**The data:**

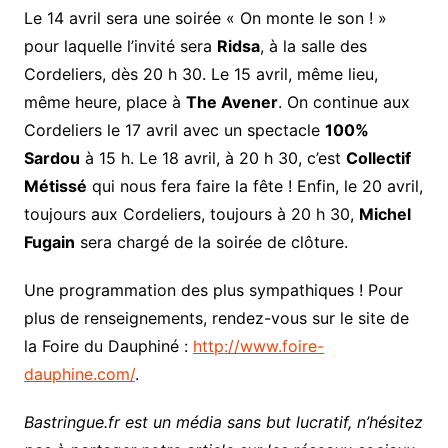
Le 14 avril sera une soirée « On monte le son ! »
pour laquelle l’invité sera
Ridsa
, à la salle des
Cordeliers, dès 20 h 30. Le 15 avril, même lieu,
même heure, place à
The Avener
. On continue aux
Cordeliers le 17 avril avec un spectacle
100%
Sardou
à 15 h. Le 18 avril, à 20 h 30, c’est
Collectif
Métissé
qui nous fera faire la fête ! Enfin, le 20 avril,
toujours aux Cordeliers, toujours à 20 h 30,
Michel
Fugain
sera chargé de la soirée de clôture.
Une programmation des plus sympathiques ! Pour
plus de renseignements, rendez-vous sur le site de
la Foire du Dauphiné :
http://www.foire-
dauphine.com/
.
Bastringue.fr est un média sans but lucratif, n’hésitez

* * *

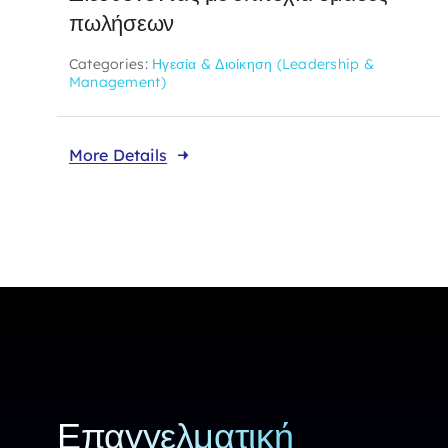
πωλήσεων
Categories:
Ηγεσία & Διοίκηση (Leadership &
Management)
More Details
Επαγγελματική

==

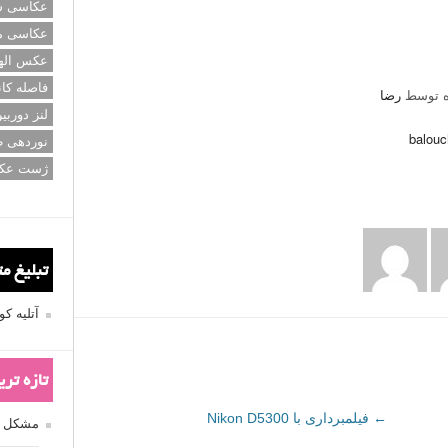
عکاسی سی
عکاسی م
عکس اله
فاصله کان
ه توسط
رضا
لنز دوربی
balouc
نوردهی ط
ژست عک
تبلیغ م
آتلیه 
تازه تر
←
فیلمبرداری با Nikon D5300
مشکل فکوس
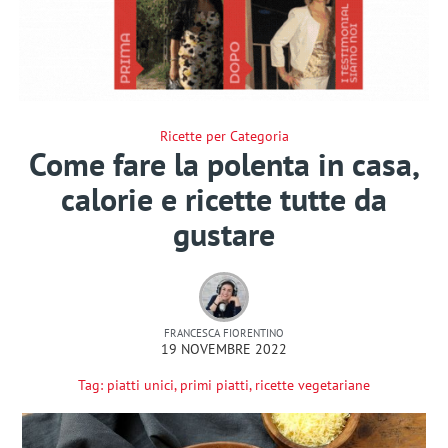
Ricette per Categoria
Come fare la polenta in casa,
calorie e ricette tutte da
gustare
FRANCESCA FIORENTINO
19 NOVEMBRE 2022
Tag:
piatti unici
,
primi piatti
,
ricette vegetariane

**Requirement:** In the records above, how many lines include "avril"? Give that number and nothing more.

**Answer section:** 5